The reason for this is because most people are amateurs, and those who aren’t sometimes get sloppy. Shortly before I started working at VMware, they split the main perforce depot into three separate main branches. They couldn’t componentize the code, so they decided to componentize the developers into branches based on the organization they worked on, in some meager hope of making it so people could actually get work done instead of spending all day hunting for a changeset that wasn’t broken.

That’s right, with the most amazing group of hackers I’ve ever had the pleasure of working with, they couldn’t keep *main* building cleanly once there were more than a few hundred people working on the code. I’ve heard similar stories from many other engineering organizations that I deeply respect. If they can’t do it, what makes you think that you can?

Realistically, you can’t. Noone can. That’s why we have to take steps to try to prevent it. Steps like branching. And, surprise surprise, code review. And tools. Because if the build is broken, it’s not just you and your QA contacts whose time is wasted, it’s every single engineer you’ve got.

Why would anyone want to do it wrong?

So why do people do this? I’ve seen two common reasons.

REASON NUMBER ONE! “Because that’s how people are used to doing things.” This is a powerful reason, and I won’t deny that it’s very hard to get people to change their ways. However powerful inertia is, it doesn’t mean it’s right. It took a lot of effort to get doctors to start washing their hands, but I’m pretty happy that it changed.

Number two, and this is the big stupid one. “Because we’re a fast-paced development shop, and it would slow us down.” I’ve heard this from several people. It’s particularly hilarious to me, because they talk as if slowing down is a bad thing. How many MP3 players hit the market before the iPod?  How many search engines came and went before Google? Being first to market is great, but being best to market is better.

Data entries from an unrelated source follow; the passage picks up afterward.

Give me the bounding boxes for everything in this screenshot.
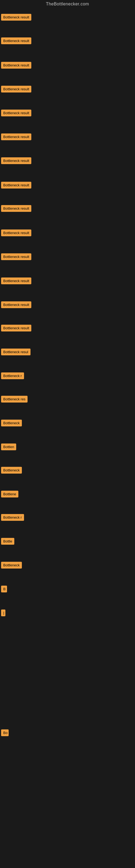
bottleneck-badge[interactable]: Bottleneck result (1, 62, 31, 69)
bottleneck-badge[interactable]: Bottleneck result (1, 278, 31, 284)
bottleneck-item: Bottleneck (1, 420, 22, 428)
bottleneck-badge[interactable]: Bottleneck result (1, 301, 31, 308)
bottleneck-item: Bottleneck result (1, 182, 31, 190)
bottleneck-item: Bottleneck result (1, 205, 31, 213)
bottleneck-badge[interactable]: Bottlene (1, 491, 18, 497)
bottleneck-badge[interactable]: Bottleneck result (1, 253, 31, 260)
bottleneck-item: Bottleneck result (1, 301, 31, 309)
bottleneck-badge[interactable]: Bottleneck (1, 467, 22, 474)
site-title: TheBottlenecker.com (46, 0, 89, 8)
bottleneck-item: Bottleneck result (1, 110, 31, 118)
bottleneck-item: Bottleneck (1, 467, 22, 475)
bottleneck-item: Bottleneck result (1, 62, 31, 70)
bottleneck-item: Bottleneck resul (1, 348, 31, 356)
bottleneck-item: Bottleneck result (1, 278, 31, 285)
bottleneck-badge[interactable]: Bo (1, 730, 9, 736)
bottleneck-badge[interactable]: Bottleneck result (1, 14, 31, 21)
bottleneck-badge[interactable]: Bottleneck result (1, 229, 31, 236)
bottleneck-badge[interactable]: Bottleneck res (1, 396, 28, 403)
bottleneck-item: | (1, 610, 5, 617)
bottleneck-item: Bottleneck result (1, 37, 31, 45)
bottleneck-item: Bottleneck res (1, 396, 28, 404)
bottleneck-item: Bottleneck result (1, 86, 31, 94)
bottleneck-badge[interactable]: Bottle (1, 538, 14, 545)
bottleneck-item: Bottleneck r (1, 372, 24, 380)
site-header: TheBottlenecker.com (0, 0, 135, 8)
bottleneck-badge[interactable]: Bottlen (1, 443, 16, 450)
bottleneck-badge[interactable]: B (1, 586, 7, 592)
bottleneck-item: Bottle (1, 538, 14, 546)
bottleneck-badge[interactable]: Bottleneck (1, 562, 22, 568)
bottleneck-badge[interactable]: | (1, 610, 5, 616)
bottleneck-badge[interactable]: Bottleneck (1, 420, 22, 426)
bottleneck-badge[interactable]: Bottleneck result (1, 157, 31, 164)
bottleneck-badge[interactable]: Bottleneck result (1, 182, 31, 188)
bottleneck-item: Bottlen (1, 443, 16, 452)
bottleneck-item: B (1, 586, 7, 593)
bottleneck-badge[interactable]: Bottleneck r (1, 372, 24, 379)
bottleneck-item: Bottleneck result (1, 14, 31, 22)
bottleneck-badge[interactable]: Bottleneck r (1, 514, 24, 521)
bottleneck-item: Bottleneck result (1, 229, 31, 237)
bottleneck-badge[interactable]: Bottleneck result (1, 37, 31, 44)
bottleneck-item: Bottleneck result (1, 133, 31, 141)
bottleneck-badge[interactable]: Bottleneck resul (1, 348, 31, 355)
bottleneck-item: Bottleneck (1, 562, 22, 569)
bottleneck-item: Bottleneck r (1, 514, 24, 522)
bottleneck-badge[interactable]: Bottleneck result (1, 325, 31, 332)
bottleneck-item: Bottleneck result (1, 325, 31, 333)
bottleneck-item: Bottleneck result (1, 157, 31, 165)
bottleneck-badge[interactable]: Bottleneck result (1, 205, 31, 212)
bottleneck-item: Bottlene (1, 491, 18, 499)
bottleneck-badge[interactable]: Bottleneck result (1, 86, 31, 93)
bottleneck-badge[interactable]: Bottleneck result (1, 133, 31, 140)
bottleneck-badge[interactable]: Bottleneck result (1, 110, 31, 116)
bottleneck-item: Bottleneck result (1, 253, 31, 261)
bottleneck-item: Bo (1, 730, 9, 737)
bottleneck-list: Bottleneck resultBottleneck resultBottle… (0, 8, 135, 868)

And finally, a silver bullet

So how do we solve this big morass? Simple. Review code before it’s committed. If you’ve got branching that doesn’t hurt, commit to a branch and review it there, but before it affects anyone other than the original developers. Slow down, pay attention to what you and your teammates are doing, and you may find that you’re not quite so good at what you were doing as you thought. And once you’ve realized that, it’s hard not to want to take every possible step to improve.

Finally, before you comment, keep this in mind: I intentionally wrote this in a confrontational tone for my own amusement, and to encourage people to talk. I’ve been doing this software thing for a while, but I don’t have anywhere near all the answers. Think I’m wrong about all of this? Let me know!